The government may not have the power to stop the extradition of NASA hacker Gary McKinnon, says the Deputy Prime Minister.

During an interview on BBC Radio 5 Live, Nick Clegg, who has previously campaigned in McKinnon's favour, said he hadn't changed his view "in any way" but he didn't think he had the power to prevent McKinnon being extradited to the US.

"It's legally very complex but on the morality and principle of it, I haven't changed my view one little bit, which is that it would be right for Gary McKinnon to be tried in this country," Clegg said.

"What I haven't got the power to do, neither has the Home Secretary, neither even has the Prime Minister, is to completely reverse and undo certain legal aspects of this."

McKinnon, is accused of breaking into US military computers, including those belonging to NASA, in a bid to prove the US government had knowledge of UFOs in 2001.

The US claims McKinnon's hacking activities caused $700,000 (£433,000) worth of damage. He's also accused of stealing 950 passwords, deleting files at a naval base in New Jersey and rendering the military computer networks used following September 11 useless.
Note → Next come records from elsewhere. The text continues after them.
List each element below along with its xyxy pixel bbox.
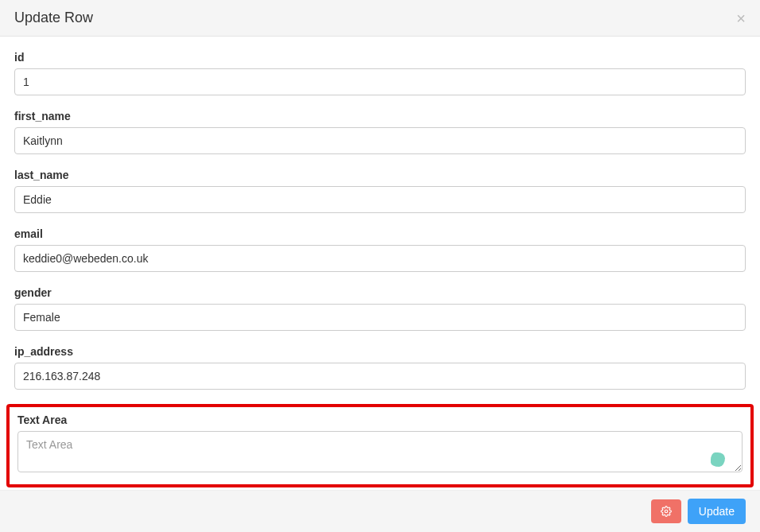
input-last-name[interactable] — [14, 186, 746, 213]
input-first-name[interactable] — [14, 127, 746, 154]
modal-body: id first_name last_name email gender ip_… — [0, 37, 760, 495]
field-last-name: last_name — [14, 169, 746, 213]
label-id: id — [14, 51, 746, 64]
update-button[interactable]: Update — [688, 499, 746, 524]
input-ip-address[interactable] — [14, 363, 746, 390]
settings-button[interactable] — [651, 499, 681, 523]
field-id: id — [14, 51, 746, 95]
label-first-name: first_name — [14, 110, 746, 122]
input-gender[interactable] — [14, 304, 746, 331]
field-gender: gender — [14, 286, 746, 331]
modal-header: Update Row × — [0, 0, 760, 37]
close-button[interactable]: × — [736, 10, 746, 26]
label-ip-address: ip_address — [14, 345, 746, 358]
label-text-area: Text Area — [17, 414, 743, 426]
label-email: email — [14, 227, 746, 240]
highlighted-text-area-section: Text Area — [6, 404, 754, 487]
field-ip-address: ip_address — [14, 345, 746, 390]
label-gender: gender — [14, 286, 746, 299]
gear-icon — [661, 506, 672, 517]
field-email: email — [14, 227, 746, 272]
modal-footer: Update — [0, 490, 760, 532]
input-id[interactable] — [14, 68, 746, 95]
input-text-area[interactable] — [17, 431, 743, 472]
close-icon: × — [736, 10, 746, 27]
input-email[interactable] — [14, 245, 746, 272]
field-text-area: Text Area — [17, 414, 743, 475]
svg-point-0 — [665, 510, 668, 513]
label-last-name: last_name — [14, 169, 746, 181]
modal-title: Update Row — [14, 10, 93, 26]
field-first-name: first_name — [14, 110, 746, 154]
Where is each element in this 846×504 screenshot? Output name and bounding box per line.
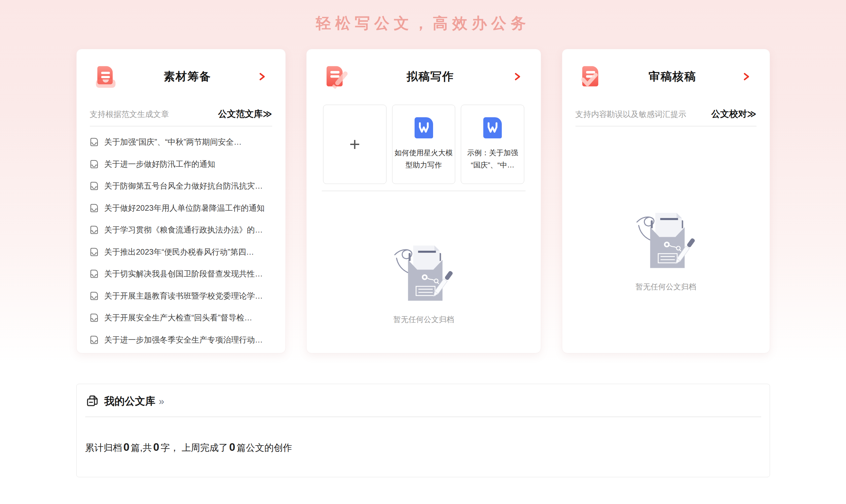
list-item-label: 关于加强“国庆”、“中秋”两节期间安全… [104,137,242,147]
list-item[interactable]: 关于学习贯彻《粮食流通行政执法办法》的… [89,219,273,241]
draft-card-chevron-right-icon[interactable] [512,72,522,82]
archive-document-icon [89,291,99,301]
draft-card-header: 拟稿写作 [307,49,541,90]
draft-card-divider [322,191,526,191]
library-stats: 累计归档0篇,共0字， 上周完成了0篇公文的创作 [85,441,770,454]
list-item[interactable]: 关于进一步做好防汛工作的通知 [89,153,273,175]
list-item-label: 关于开展安全生产大检查“回头看”督导检… [104,312,252,323]
draft-card-title: 拟稿写作 [348,69,512,84]
stats-text: 篇公文的创作 [236,443,292,453]
material-preparation-card: 素材筹备 支持根据范文生成文章 公文范文库≫ 关于加强“国庆”、“中秋”两节期间… [76,49,286,354]
list-item[interactable]: 关于切实解决我县创国卫阶段督查发现共性… [89,263,273,285]
list-item-label: 关于进一步做好防汛工作的通知 [104,159,215,169]
my-document-library-panel: 我的公文库 » 累计归档0篇,共0字， 上周完成了0篇公文的创作 [76,384,770,477]
library-more-chevrons[interactable]: » [159,396,164,407]
proofread-link[interactable]: 公文校对≫ [711,108,756,120]
list-item[interactable]: 关于进一步加强冬季安全生产专项治理行动… [89,329,273,351]
list-item[interactable]: 关于开展主题教育读书班暨学校党委理论学… [89,285,273,307]
blue-word-document-icon [483,117,502,139]
list-item[interactable]: 关于加强“国庆”、“中秋”两节期间安全… [89,131,273,153]
main-content: 素材筹备 支持根据范文生成文章 公文范文库≫ 关于加强“国庆”、“中秋”两节期间… [76,49,770,477]
template-card-label: 示例：关于加强“国庆”、“中… [461,147,524,171]
review-card-title: 审稿核稿 [604,69,741,84]
document-in-tray-icon [93,64,118,89]
archive-document-icon [89,203,99,213]
empty-folder-illustration [391,237,457,306]
stats-weekly-count: 0 [229,441,235,453]
review-proof-card: 审稿核稿 支持内容勘误以及敏感词汇提示 公文校对≫ 暂无任何公文归档 [562,49,770,354]
review-card-divider [575,126,756,126]
review-card-chevron-right-icon[interactable] [741,72,751,82]
stats-text: 篇,共 [131,443,152,453]
review-card-subrow: 支持内容勘误以及敏感词汇提示 公文校对≫ [575,108,756,120]
material-card-subtitle: 支持根据范文生成文章 [90,109,169,120]
material-card-header: 素材筹备 [77,49,285,90]
archive-document-icon [89,225,99,235]
template-card-label: 如何使用星火大模型助力写作 [393,147,455,171]
archive-document-icon [89,137,99,147]
empty-state-text: 暂无任何公文归档 [635,282,696,292]
template-row: + 如何使用星火大模型助力写作 示例：关于加强“国庆”、“中… [323,105,524,184]
archive-document-icon [89,247,99,257]
archive-document-icon [89,335,99,345]
list-item[interactable]: 关于推出2023年“便民办税春风行动”第四… [89,241,273,263]
stats-archived-count: 0 [124,441,129,453]
list-item-label: 关于切实解决我县创国卫阶段督查发现共性… [104,269,263,279]
material-card-divider [90,126,272,126]
library-divider [85,416,761,417]
plus-icon: + [349,135,360,154]
library-title: 我的公文库 [104,394,156,408]
new-document-button[interactable]: + [323,105,386,184]
library-header[interactable]: 我的公文库 » [77,384,770,409]
review-card-header: 审稿核稿 [562,49,770,90]
document-with-pen-icon [323,64,348,89]
archive-document-icon [89,159,99,169]
archive-document-icon [89,313,99,323]
template-card-example[interactable]: 示例：关于加强“国庆”、“中… [461,105,524,184]
list-item[interactable]: 关于做好2023年用人单位防暑降温工作的通知 [89,197,273,219]
list-item-label: 关于防御第五号台风全力做好抗台防汛抗灾… [104,181,263,191]
sample-document-list: 关于加强“国庆”、“中秋”两节期间安全… 关于进一步做好防汛工作的通知 关于防御… [89,131,273,351]
page-slogan: 轻松写公文，高效办公务 [0,0,846,34]
list-item-label: 关于推出2023年“便民办税春风行动”第四… [104,247,254,257]
document-with-check-icon [579,64,604,89]
empty-state-text: 暂无任何公文归档 [393,314,454,325]
draft-writing-card: 拟稿写作 + 如何使用星火大模型助力写作 示例：关于加强“国庆”、“中… [306,49,541,354]
list-item[interactable]: 关于开展安全生产大检查“回头看”督导检… [89,307,273,329]
list-item-label: 关于做好2023年用人单位防暑降温工作的通知 [104,203,265,213]
archive-document-icon [89,269,99,279]
material-card-title: 素材筹备 [118,69,257,84]
feature-cards-row: 素材筹备 支持根据范文生成文章 公文范文库≫ 关于加强“国庆”、“中秋”两节期间… [76,49,770,354]
material-card-subrow: 支持根据范文生成文章 公文范文库≫ [90,108,272,120]
document-library-icon [85,394,100,409]
stats-text: 字， 上周完成了 [161,443,228,453]
material-card-chevron-right-icon[interactable] [257,72,267,82]
list-item-label: 关于开展主题教育读书班暨学校党委理论学… [104,291,263,301]
stats-text: 累计归档 [85,443,122,453]
list-item-label: 关于学习贯彻《粮食流通行政执法办法》的… [104,224,263,235]
blue-word-document-icon [414,117,433,139]
draft-empty-state: 暂无任何公文归档 [307,237,541,325]
template-library-link[interactable]: 公文范文库≫ [218,108,272,120]
list-item-label: 关于进一步加强冬季安全生产专项治理行动… [104,335,263,345]
review-empty-state: 暂无任何公文归档 [562,205,770,292]
template-card-help[interactable]: 如何使用星火大模型助力写作 [392,105,455,184]
review-card-subtitle: 支持内容勘误以及敏感词汇提示 [575,109,686,120]
stats-word-count: 0 [153,441,159,453]
archive-document-icon [89,181,99,191]
list-item[interactable]: 关于防御第五号台风全力做好抗台防汛抗灾… [89,175,273,197]
empty-folder-illustration [633,205,699,274]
Clegg's response contradicts his comments last year, when he said: "It's completely within his [the Home Secretary's] power to enact amendments from the Police and Justice Act, which would allow Gary McKinnon to be tried over here.

First arrested in 2002, McKinnon, who is an Asperger's sufferer, has been fighting extradition to the US since 2005.

A judicial review into whether McKinnon should be extradited to the US was scheduled to begin at the High Court this week.

However, last week, lawyers for McKinnon revealed the review had been adjourned by the Home Office, which oversees criminal justice affairs, while the government reconsiders the extradition order.